Work order: In the lines below, look for "vandalism". Copy each line where it appears.
[[ Data to examine open ]]
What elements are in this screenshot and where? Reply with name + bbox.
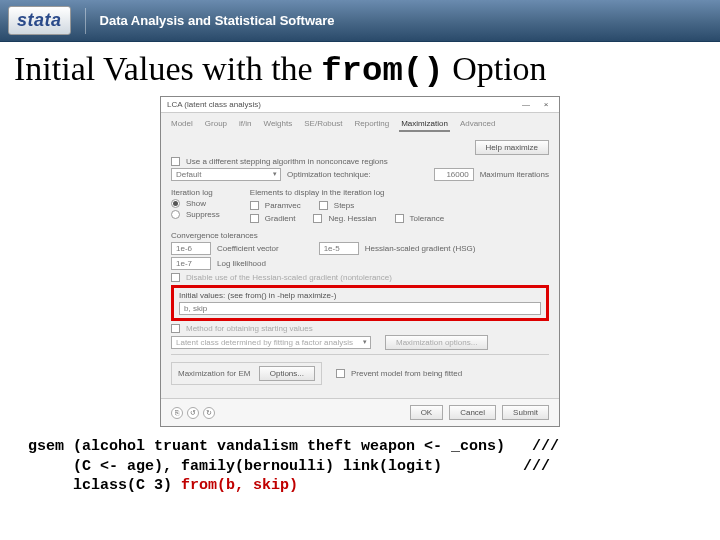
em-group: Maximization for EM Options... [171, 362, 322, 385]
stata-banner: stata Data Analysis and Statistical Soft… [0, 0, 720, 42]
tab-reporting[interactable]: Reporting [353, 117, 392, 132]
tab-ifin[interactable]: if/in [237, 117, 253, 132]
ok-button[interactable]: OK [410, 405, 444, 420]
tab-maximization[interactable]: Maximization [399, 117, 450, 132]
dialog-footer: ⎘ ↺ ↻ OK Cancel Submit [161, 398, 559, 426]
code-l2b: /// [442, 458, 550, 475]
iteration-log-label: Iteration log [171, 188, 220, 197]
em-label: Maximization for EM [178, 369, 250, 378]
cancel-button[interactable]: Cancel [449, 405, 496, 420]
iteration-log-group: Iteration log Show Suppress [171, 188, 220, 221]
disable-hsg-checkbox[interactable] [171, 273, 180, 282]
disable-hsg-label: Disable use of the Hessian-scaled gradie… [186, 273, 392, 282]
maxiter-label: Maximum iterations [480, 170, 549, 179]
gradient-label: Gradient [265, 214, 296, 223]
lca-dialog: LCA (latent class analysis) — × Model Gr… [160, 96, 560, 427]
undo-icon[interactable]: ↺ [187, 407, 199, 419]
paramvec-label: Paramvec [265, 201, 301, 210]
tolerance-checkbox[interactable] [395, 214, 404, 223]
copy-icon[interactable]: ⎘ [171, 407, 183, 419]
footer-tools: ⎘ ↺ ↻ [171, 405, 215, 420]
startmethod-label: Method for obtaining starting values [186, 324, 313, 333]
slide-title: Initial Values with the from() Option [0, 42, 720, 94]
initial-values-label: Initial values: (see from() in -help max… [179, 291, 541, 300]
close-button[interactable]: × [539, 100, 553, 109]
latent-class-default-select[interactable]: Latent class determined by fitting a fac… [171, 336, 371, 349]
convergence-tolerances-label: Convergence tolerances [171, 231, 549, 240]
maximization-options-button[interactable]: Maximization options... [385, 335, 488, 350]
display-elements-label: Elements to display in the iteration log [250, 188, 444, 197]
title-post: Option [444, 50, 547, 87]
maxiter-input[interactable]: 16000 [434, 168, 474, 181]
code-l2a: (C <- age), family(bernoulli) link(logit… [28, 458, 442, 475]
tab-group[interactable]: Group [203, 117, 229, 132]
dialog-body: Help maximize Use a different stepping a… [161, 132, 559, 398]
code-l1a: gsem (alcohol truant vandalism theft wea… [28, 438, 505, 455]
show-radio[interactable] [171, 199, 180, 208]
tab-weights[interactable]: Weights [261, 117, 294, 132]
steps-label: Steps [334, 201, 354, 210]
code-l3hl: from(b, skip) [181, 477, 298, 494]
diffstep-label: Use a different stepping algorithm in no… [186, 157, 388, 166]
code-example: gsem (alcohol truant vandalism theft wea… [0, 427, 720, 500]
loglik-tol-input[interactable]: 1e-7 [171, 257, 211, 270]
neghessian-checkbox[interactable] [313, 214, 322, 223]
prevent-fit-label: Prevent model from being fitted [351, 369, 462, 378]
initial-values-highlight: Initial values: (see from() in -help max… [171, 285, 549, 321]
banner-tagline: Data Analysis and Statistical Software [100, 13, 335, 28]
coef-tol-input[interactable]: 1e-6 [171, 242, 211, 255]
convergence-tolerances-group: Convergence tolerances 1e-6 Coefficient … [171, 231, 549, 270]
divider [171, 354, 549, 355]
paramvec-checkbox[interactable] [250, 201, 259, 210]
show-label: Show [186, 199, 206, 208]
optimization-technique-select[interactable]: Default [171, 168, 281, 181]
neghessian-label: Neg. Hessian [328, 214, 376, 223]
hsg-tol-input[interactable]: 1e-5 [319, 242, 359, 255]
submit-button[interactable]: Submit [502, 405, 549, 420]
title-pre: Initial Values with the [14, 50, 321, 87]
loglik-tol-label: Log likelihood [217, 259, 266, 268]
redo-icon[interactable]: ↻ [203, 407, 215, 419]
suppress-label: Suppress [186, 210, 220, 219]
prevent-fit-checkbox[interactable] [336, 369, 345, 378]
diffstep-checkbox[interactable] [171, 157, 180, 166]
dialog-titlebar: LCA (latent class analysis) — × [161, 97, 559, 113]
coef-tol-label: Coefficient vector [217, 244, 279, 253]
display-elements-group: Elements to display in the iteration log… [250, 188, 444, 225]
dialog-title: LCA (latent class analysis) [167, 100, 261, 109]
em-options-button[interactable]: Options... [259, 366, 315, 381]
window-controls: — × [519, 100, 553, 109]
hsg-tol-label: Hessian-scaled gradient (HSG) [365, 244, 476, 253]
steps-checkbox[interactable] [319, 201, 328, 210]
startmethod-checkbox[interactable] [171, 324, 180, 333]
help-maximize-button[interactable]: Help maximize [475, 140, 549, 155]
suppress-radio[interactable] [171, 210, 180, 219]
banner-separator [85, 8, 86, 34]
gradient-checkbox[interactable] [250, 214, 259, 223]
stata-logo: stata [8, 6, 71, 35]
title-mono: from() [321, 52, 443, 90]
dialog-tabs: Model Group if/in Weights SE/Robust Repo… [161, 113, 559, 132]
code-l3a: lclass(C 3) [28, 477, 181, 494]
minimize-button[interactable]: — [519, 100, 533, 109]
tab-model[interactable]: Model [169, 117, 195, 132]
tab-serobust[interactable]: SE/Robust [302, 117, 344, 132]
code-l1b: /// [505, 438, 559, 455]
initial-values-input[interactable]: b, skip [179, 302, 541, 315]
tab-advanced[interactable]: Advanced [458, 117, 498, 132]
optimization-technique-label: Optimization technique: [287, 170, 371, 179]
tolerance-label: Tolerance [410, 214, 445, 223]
[[ Data to examine closed ]]
Exercise solution:
code-l1a: gsem (alcohol truant vandalism theft wea… [28, 438, 505, 455]
code-example: gsem (alcohol truant vandalism theft wea… [0, 427, 720, 500]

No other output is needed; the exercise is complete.